Gıda ürünlerini doğru tüketmek konusunda önerileriniz nelerdir?
Muhafaza aşaması öncelikle uygun ham maddeyi almak durumundayız. Uygun ham maddeyi aldığımız zaman uygun şartlarda saklamamız gerekiyor. Ürünlerin genelde taze saklanması gerektiğini düşünüyorum. Dondurduğumuz zaman besin değerlerinde mutlaka kayıplar oluyor. İşleme aşamasında ise mutfakta ürünleri çok fazla dışarıda, ortam sıcaklığında tutmamakla ve ürünün besin değerlerini öldürmeden pişirmekle bazı küçük önlemler alabiliriz.
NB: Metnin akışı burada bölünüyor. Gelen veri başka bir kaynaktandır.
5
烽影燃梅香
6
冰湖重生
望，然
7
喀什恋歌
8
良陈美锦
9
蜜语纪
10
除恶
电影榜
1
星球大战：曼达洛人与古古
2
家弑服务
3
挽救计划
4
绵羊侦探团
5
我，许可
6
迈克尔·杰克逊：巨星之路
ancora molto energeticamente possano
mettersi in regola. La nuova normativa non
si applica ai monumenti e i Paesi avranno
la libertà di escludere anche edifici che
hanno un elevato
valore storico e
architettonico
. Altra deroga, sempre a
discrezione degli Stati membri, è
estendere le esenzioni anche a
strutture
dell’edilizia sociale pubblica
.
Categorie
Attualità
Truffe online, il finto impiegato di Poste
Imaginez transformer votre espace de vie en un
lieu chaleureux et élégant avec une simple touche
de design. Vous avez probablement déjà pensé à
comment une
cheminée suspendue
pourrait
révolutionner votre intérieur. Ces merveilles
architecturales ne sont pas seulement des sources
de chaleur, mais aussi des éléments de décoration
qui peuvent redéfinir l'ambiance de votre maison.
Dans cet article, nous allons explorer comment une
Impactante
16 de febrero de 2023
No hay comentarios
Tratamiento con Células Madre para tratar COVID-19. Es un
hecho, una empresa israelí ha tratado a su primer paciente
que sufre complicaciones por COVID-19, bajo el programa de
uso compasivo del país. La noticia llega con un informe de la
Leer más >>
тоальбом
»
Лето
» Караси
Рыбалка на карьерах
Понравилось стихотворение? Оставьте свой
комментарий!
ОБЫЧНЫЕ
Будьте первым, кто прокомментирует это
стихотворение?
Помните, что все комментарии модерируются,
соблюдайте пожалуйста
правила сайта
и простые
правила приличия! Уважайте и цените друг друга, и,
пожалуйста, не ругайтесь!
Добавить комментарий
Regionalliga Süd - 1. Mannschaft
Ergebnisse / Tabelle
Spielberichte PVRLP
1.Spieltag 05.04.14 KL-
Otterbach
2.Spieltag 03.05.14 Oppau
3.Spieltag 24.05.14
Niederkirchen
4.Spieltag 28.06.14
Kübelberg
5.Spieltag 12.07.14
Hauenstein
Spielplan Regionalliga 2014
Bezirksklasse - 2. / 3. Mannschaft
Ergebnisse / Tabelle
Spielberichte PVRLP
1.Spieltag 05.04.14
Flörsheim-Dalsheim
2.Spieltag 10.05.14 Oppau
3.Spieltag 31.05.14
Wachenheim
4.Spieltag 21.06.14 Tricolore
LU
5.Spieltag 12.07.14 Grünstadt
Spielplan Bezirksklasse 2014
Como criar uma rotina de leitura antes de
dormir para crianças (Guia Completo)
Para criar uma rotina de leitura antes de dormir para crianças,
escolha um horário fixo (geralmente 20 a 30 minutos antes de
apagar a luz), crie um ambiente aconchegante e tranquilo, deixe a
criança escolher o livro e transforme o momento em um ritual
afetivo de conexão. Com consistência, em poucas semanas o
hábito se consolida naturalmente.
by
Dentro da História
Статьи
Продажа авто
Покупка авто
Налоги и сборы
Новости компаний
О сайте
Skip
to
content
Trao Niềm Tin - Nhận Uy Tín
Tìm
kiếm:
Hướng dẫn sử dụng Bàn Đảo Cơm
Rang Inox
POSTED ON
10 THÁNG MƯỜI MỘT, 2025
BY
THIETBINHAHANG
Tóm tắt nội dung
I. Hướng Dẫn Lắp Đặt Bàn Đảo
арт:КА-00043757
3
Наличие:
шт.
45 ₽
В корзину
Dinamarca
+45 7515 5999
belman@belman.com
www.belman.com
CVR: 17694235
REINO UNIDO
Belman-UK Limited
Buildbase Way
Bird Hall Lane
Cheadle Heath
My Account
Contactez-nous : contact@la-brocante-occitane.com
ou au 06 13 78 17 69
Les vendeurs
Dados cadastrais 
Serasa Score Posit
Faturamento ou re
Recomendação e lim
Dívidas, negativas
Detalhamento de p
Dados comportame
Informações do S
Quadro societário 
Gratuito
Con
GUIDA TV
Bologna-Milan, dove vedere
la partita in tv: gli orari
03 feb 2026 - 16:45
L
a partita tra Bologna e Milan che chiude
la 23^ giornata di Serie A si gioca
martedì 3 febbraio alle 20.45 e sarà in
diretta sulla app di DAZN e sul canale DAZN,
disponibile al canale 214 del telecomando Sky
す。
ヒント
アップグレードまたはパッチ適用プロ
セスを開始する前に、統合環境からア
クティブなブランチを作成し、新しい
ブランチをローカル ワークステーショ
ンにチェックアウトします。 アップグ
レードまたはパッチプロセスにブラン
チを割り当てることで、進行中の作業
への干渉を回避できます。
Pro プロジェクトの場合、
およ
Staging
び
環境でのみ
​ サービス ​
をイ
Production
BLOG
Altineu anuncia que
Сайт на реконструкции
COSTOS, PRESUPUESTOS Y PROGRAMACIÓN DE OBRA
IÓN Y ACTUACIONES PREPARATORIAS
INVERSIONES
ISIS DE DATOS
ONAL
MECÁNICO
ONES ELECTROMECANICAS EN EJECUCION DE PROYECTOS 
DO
Pişirdikten en az iki üç gün içinde tüketmek de çok önemli bir nokta. Hangi gıda ürünlerinin birlikte ya da ayrı olarak tüketilmesi de çok önemli bir husustur. Mesela, geçmişten günümüze kadar gelen bir alışkanlık olarak mercimek çorbalarına hep limon sıkarız, bunun da bir nedeni var. Mercimeğin içinde demir çok fazla vardır ve artı üç yüklüdür, bunu insan vücudu ememez. Limon ise mercimeğe sıkıldığı zaman onu artı ikiye düşürür ve vücutta emilebilir hale getirir.